You'd be a chump to sit still and take that, so suddenly the whole thing devolves into an increasingly nasty snarl. So what's interesting to me here is that if the guy you're cutting off is someone you know, someone you're likely to see at work or in your neighborhood, for instance, you're not going to be so quick to cut them off. You might need their help later, after all.

In a large, anonymous culture, that moral incentive is absent. People may act morally, but usually because of some sense of right, or karma. So, I guess what I'm saying about the psychology that encourages us to believe in God is that it's particularly useful in the modern world. If we can just figure out how to decouple it from moral certainty and divine right, we'd be better off harnessing it than convincing people to ignore it.

Wednesday, March 28, 2007

Buying and Selling eContent

In some ways, I'm really glad I'm not (yet?) much of a blogger. I was away for three days in Arizona at a conference where I was miserably deprived of Internet access. Instead of fretting, I swam. Apart from ridiculously expensive wireless, the Camelback Inn in Scottsdale, AZ is lovely.

I was a panelist for the 2007 Buying and Selling eContent. On Monday I told the story of how ConsumerReports.org adopted user reviews. It was a whirlwind weekend, with a preposterous amount of time spent rethinking and rewriting my presentation. I got there and immediately realized I'd pitched it to the wrong level.

So, I stayed up late on Sunday and got up early on Monday to rewrite much of it. A lot of the changes were heavily informed by a chat Michael Cheveldave gave regarding Dave Snowden's outlook on storytelling, and a long chat I had with Jill O'Neill, who I really enjoyed meeting.

For my 15 minutes, I got up, shot some video from the podium (which at the time was probably the best received part of my speech),

and launched into a story about how ConsumerReports.org added user reviews. The other presenters, Jonathan Hoy from LexisNexis, Tom Cintorino of PennWell, and Jerome Bland-Sebrien of FT.com all gave insightful talks, and pretty much rocked. Particularly after getting one question from the audience (out of about a dozen), I was convinced I'd blown it.

However, people told me later that it went okay. I just hope the new pitch of the presentation was useful to the assembled VP's and CEO's. Shannon Holman, who I had some really interesting conversations with, said nice things in her blog. So, er, thanks Shannon.

Anyway, long story short, I'm glad I went, glad I got to speak, and glad to have met so many interesting people. It also made me think a lot about the leitmotif of the conference, which was whether or not content will be free to the end user in the future.
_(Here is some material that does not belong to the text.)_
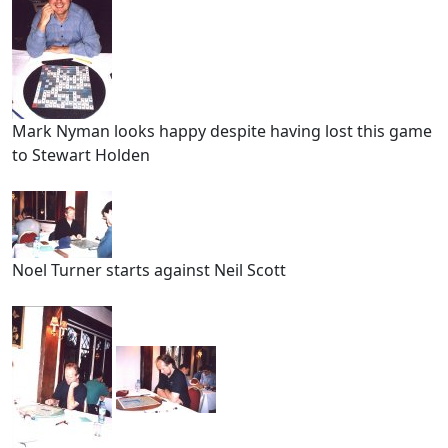
Mark Nyman looks happy despite having lost this game
to Stewart Holden
Noel Turner starts against Neil Scott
Whether it will be or not, the conversation reminded me of something I heard some time ago about consulting. The idea is that if you have a great idea as a consultant, the best thing you can do is give it away. You're not selling your content; you're selling your expertise. I think that in a world where you can find almost always find content for free, the content providers will have to charge for services. We're moving from a buying and selling econtent, to buying and selling services related to that content. If a company can organize, filter, connect, etc. the content I can get for free, I'm going to pay for their tools.
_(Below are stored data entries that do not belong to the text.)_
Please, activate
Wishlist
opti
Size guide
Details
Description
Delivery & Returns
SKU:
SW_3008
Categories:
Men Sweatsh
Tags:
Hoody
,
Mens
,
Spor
An example of the new service economy of econtent was presented by Jim McGinty of Cambridge Information Group. His company is extracting pictures, charts, graphs and such from academic articles and indexing those as well. That's a service, at least for the time being, and I think it's a big deal. I can probably pirate the articles, but I can't search them by charts, and I can't extract the charts. If I'm trying to do meta-analysis, I'll need data - graphed or otherwise - so this service is worth paying for.